Fire And Brimstone: An Interview With The Revival Hour
John Freeman , November 15th, 2012 07:24

John Freeman finds out about The Revival Hour's imminent debut album and how apocalyptic EP Clusterchord was inspired by the wrath of God

The Revival Hour are John-Mark Lapham and David Stith. Their debut EP, Clusterchord, is an American gothic brew of 60s R&B, pop and rousing electronic soundscapes. Stith's lyrics fizz with foreboding and ragged horror, sparked by his upbringing in an evangelical Christian family - as a child, the vocalist would regular have 'demons' cast from him at his local church.

Although both Stith (with a 2009 solo album, Heavy Ghost, released on Sufjan Steven's Asthmatic Kitty label) and Lapham (as a member of Manchester folktronics ensemble The Earlies and on his 4AD collaboration with Micah P. Hinson) have rich musical pedigrees, The Revival Hour seems to be a meeting of minds for two men who share a common history.

While Lapham grew up in the ultra-conservative Texan town of Abilene (he reveals that only Provo – the birthplace of Mormonism – in Utah, is considered more right-wing), Stith's childhood was dominated by the extreme form on Christianity known as Wesleyanism. As two gay men, both implicitly understand the daily challenges each faced by either living in Abilene or having to endure a branch of Christianity that Stith describes as "puritanical as you can get."

When we speak by Skype video link, both Stith and Lapham appear to have found their musical soulmate. While Lapham talks fondly about his time in Manchester (initially sharing a bedsit with rats and feasting in Rusholme's Curry Mile), Stith is resolute and honest about his family's non-acceptance of his sexuality. Indeed, The Revival Hour is the devastating sound of two colliding worldviews.

Unimaginative first question alert – how did you meet each other?

John-Mark Lapham: We met through a mutual friend who works in music PR. I was on another project called The Late Chord, which was a 4AD project with the singer Micah P. Hinson. Micah and I tried for a few years to record an album and we realised we weren't really on the same page, so that fell away. I don't do vocals at all and I had been looking for a singer for a couple of years. I had some instrumentals compiled and our friend sent me a box of promos of acts he was working on. One of the things was a DM Stith EP. I put it on and immediately knew it was exactly what I was looking for. I'd been looking for a kind of spooky vocal to go with this one particular song and I hadn't heard of any current singer that had anything close to what I wanted. I sent the song to David and he started writing with it immediately and added his own ideas. It went from there and then flowed really quickly. We decided to do another one, and then another one.

What was it about David that 'clicked' with you?

J-ML: I was a fan of his EP and I started thinking of how I would approach him as a singer. It took us a while of fumbling around to figure out what we wanted our sound to be. We both like classic production – we are fans of Dusty Springfield, Roy Orbison and that sort of thing - but we are also really into technology and trying to do something interesting with that.
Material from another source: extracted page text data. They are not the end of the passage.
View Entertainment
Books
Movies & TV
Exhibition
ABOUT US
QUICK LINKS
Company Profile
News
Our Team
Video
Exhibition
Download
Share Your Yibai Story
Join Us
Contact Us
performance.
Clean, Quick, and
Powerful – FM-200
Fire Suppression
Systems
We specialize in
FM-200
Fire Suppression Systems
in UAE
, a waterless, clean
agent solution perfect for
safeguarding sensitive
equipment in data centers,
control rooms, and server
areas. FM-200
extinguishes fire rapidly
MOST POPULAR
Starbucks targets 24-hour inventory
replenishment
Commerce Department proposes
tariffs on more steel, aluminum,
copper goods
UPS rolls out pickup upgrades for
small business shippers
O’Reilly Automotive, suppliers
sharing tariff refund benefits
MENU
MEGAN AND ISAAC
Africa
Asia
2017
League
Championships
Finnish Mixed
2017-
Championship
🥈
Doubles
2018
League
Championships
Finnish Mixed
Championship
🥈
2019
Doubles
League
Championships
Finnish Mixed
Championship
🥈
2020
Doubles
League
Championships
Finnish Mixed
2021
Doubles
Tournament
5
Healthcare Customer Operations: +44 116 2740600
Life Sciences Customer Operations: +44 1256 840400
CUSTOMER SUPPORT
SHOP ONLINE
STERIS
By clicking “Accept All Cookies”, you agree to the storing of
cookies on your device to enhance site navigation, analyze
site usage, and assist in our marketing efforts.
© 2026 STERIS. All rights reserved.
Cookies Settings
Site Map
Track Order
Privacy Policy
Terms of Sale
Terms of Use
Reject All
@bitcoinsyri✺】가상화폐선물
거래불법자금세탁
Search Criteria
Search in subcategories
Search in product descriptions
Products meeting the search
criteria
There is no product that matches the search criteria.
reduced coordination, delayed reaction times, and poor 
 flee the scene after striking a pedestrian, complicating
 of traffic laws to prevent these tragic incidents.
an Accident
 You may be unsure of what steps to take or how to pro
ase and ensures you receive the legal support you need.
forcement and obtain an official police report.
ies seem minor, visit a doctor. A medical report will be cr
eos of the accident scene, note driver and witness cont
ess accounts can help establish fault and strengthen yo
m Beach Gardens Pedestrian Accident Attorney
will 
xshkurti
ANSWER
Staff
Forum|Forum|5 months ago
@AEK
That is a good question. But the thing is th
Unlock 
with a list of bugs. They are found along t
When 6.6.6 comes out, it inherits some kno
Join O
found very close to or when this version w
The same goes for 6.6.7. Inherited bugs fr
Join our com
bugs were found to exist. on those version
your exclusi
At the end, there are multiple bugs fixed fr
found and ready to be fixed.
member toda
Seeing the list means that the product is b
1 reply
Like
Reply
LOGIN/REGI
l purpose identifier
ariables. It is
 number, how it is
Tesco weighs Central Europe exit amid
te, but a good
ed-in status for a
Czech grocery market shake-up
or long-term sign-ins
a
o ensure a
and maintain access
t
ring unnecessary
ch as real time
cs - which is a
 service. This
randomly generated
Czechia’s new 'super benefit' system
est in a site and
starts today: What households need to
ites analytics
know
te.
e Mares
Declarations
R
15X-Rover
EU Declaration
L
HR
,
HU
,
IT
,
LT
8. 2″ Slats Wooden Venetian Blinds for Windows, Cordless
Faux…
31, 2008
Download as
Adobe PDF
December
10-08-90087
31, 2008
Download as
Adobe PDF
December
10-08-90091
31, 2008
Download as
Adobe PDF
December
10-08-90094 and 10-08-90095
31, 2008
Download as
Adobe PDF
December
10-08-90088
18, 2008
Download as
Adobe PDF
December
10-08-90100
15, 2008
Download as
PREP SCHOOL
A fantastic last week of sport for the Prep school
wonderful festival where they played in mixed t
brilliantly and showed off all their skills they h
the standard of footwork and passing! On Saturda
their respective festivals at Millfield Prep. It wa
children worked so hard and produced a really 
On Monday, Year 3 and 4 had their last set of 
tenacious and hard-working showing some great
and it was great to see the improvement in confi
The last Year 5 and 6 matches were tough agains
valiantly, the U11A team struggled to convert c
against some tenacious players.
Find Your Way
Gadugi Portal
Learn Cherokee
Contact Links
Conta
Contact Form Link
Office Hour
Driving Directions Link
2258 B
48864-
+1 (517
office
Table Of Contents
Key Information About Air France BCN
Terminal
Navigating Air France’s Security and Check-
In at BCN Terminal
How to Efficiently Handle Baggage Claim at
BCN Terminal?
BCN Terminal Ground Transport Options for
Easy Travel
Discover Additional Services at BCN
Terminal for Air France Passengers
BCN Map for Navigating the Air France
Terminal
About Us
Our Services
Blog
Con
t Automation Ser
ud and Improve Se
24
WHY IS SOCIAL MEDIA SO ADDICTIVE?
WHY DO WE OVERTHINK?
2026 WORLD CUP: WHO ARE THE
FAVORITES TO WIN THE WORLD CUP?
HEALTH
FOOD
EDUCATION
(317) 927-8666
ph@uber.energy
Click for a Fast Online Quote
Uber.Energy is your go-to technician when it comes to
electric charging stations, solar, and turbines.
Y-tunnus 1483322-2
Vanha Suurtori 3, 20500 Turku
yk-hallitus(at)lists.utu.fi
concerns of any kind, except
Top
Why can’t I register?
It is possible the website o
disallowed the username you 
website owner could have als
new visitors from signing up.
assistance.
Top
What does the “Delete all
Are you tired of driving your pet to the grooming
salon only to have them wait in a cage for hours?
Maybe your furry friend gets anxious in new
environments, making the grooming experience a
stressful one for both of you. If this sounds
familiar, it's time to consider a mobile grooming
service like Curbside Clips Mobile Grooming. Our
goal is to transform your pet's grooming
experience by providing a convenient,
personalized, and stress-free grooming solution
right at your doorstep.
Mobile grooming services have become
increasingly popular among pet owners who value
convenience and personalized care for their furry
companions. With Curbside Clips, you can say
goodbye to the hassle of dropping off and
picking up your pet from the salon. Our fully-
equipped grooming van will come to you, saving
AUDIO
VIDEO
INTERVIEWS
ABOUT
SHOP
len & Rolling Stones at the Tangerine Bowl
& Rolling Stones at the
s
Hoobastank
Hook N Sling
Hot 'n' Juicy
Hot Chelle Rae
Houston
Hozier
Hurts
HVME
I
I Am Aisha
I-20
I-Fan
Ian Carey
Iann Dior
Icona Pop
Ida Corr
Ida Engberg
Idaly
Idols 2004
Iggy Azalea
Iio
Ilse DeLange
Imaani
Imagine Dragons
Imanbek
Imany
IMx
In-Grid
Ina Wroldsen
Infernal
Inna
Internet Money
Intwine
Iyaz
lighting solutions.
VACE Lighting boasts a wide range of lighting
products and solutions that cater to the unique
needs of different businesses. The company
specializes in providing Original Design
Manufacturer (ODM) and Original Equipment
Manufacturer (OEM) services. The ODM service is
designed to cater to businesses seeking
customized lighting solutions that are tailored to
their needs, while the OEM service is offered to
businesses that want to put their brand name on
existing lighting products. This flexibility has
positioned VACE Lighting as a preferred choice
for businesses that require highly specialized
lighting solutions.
We didn't want it to be a homage to an old sound.

So, how quickly did you settle on the sound for The Revival Hour?

David Stith: We nailed it on that first song, but then it was a matter of taking it apart and working out what it was we liked about it and wanted to keep. We had a lot of material before we settled on a sound – we scrapped about 50 or 60 minutes of music along the way. But we developed a really close friendship really quickly so it seemed like we had to see this through. Now it has become something which is more self-perpetuating.

I'm decidedly 'ungodly' and I believe you were both brought up in very religious environments. What was that like?

J-ML: My family weren't obsessed with religion but I come from a town in Texas called Abilene, which is known for being one of the most conservative towns in the United States. There is a church on every corner. Abilene is also extremely right-wing – it has a big billboard thanking George W. Bush for his service. I grew up in that environment realising that I was gay. That's where the friction comes from. A lot of my aesthetics are informed by certain aspects of that town. I actually like some of the weirdness of that sort of environment and how that feeds into a need for subversion. I was an awkward, lonely teenager but I never really got indoctrinated into the hardcore religious aspects. I got away relatively unscathed, but had my own struggles coming out of that and not feeling like I was evil or going to hell.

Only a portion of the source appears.